* **Saved data entries**:
= Beginning of Section =

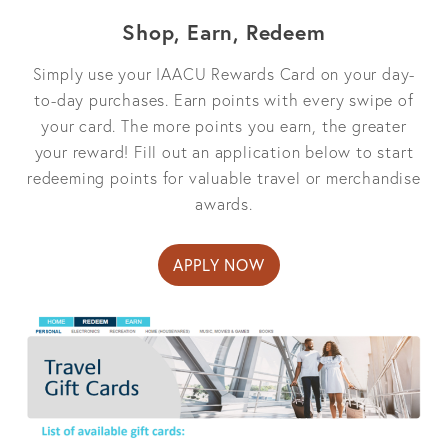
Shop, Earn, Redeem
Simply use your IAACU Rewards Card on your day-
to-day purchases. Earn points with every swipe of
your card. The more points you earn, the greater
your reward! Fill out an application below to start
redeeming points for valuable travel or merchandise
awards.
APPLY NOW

= End of Section =
= Beginning of Section =

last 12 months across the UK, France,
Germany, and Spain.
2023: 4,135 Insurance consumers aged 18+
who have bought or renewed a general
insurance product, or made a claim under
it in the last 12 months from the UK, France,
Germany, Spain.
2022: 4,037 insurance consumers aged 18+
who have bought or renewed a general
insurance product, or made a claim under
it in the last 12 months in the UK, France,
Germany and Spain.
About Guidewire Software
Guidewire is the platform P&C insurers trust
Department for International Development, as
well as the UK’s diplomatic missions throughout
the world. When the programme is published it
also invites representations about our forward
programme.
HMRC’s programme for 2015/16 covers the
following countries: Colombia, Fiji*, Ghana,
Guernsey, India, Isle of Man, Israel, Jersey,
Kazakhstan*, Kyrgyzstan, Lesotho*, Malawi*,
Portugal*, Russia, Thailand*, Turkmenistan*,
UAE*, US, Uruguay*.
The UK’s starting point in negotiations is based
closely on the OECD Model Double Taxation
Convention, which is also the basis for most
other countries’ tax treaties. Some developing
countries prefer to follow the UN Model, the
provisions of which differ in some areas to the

= End of Section =

Start with the line above that contains "Germany and Spain." and end with the line that contains "Guernsey, India, Isle". Write out those lines exactly, and only those.

Germany and Spain.
About Guidewire Software
Guidewire is the platform P&C insurers trust
Department for International Development, as
well as the UK’s diplomatic missions throughout
the world. When the programme is published it
also invites representations about our forward
programme.
HMRC’s programme for 2015/16 covers the
following countries: Colombia, Fiji*, Ghana,
Guernsey, India, Isle of Man, Israel, Jersey,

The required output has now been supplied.